Happy Thanksgiving. I hope everyone has had an opportunity to spend time with family and friends. This year, I spent the week meditating on how fortunate I am to have been able to live in these times of relative peace and prosperity in a world on the verge of tectonic changes. From global warming to wars in Ukraine and Israel, from the rise in antisemitism to the unknown dark powers of artificial intelligence, it sure feels like we are experiencing a Gatsby’s Roaring 20s era in the face of a looming equivalent of the Great Depression and WWII just ahead.

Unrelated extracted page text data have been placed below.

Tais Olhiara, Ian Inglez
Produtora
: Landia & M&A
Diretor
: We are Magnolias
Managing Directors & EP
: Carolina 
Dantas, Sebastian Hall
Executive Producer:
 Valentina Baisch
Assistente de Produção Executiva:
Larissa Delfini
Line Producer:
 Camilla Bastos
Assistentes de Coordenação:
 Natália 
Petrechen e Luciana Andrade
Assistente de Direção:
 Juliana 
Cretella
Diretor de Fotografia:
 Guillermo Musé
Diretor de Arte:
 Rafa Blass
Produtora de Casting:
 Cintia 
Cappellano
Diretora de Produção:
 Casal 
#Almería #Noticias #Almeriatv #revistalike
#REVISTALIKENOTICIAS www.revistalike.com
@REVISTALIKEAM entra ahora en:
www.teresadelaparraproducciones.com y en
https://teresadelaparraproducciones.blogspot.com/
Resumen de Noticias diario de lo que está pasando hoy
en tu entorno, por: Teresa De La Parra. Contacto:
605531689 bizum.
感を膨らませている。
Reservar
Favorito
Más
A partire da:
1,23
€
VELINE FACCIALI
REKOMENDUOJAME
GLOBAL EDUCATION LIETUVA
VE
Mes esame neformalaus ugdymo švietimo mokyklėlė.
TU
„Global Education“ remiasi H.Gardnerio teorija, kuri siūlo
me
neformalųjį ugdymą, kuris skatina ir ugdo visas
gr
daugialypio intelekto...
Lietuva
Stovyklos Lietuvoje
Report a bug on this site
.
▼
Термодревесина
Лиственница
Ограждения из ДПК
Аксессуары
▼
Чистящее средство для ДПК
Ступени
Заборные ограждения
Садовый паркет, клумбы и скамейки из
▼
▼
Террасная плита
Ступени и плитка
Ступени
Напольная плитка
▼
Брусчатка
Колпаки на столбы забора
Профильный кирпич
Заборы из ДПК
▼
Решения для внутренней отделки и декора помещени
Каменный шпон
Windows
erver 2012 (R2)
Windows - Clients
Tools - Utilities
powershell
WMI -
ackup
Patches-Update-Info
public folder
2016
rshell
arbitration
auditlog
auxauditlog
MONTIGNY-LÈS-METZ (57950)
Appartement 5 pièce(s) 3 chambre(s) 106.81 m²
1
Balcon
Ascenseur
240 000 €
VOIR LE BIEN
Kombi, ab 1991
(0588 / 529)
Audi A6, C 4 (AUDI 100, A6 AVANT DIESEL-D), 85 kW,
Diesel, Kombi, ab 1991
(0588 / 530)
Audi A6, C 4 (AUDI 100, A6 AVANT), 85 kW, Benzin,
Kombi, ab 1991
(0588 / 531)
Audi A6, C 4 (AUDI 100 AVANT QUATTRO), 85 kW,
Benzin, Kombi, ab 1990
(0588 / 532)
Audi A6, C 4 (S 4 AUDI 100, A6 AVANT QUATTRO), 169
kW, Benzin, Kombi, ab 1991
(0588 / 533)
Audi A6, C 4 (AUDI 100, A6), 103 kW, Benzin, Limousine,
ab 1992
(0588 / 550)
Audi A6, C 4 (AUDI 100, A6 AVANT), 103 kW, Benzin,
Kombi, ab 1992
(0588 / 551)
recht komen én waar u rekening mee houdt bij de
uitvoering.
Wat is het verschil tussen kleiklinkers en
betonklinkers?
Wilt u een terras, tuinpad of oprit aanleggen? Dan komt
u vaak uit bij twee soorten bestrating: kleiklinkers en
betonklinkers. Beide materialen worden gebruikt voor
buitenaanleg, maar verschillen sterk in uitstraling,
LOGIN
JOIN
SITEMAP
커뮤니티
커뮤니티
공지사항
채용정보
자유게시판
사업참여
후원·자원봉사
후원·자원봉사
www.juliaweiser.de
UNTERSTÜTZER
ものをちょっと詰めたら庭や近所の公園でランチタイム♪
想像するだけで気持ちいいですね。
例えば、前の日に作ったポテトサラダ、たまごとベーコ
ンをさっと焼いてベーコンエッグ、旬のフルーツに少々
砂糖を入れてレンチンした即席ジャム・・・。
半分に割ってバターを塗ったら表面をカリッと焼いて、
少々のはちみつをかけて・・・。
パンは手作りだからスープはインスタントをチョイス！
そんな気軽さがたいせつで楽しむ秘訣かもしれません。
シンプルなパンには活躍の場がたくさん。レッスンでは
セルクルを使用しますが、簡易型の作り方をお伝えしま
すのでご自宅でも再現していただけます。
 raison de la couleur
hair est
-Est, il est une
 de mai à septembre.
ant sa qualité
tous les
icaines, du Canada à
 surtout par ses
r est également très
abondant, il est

Tradition is the bedrock of every culture and religion. We celebrate America's independence every 4th of July and let freedom ring, whether during the good times or when faced with unprecedented internal and external challenges. And so it is with Thanksgiving that we embrace the attitude of gratitude, even when the specifics might be somewhat elusive. 

This year, I feel blessed to enjoy good health in my 70s, for my loving though non-traditional family, with special thanks to my son Dustin as he helps to carry the load and stays committed to our family’s vision of building an enlightened community, and for the privilege of living in the United States of America. More specifically, I want to thank our employees, members, colleagues, and friends for your dedication to our shared vision, whether that be your hard work or continued moral and financial support, as we further strengthen our City Club community. 

The only tangible strategy I have to express my heartfelt gratitude to everyone is to pour my heart and soul into our ongoing efforts to make Highland, both the Club and the Institute, the community of our dreams…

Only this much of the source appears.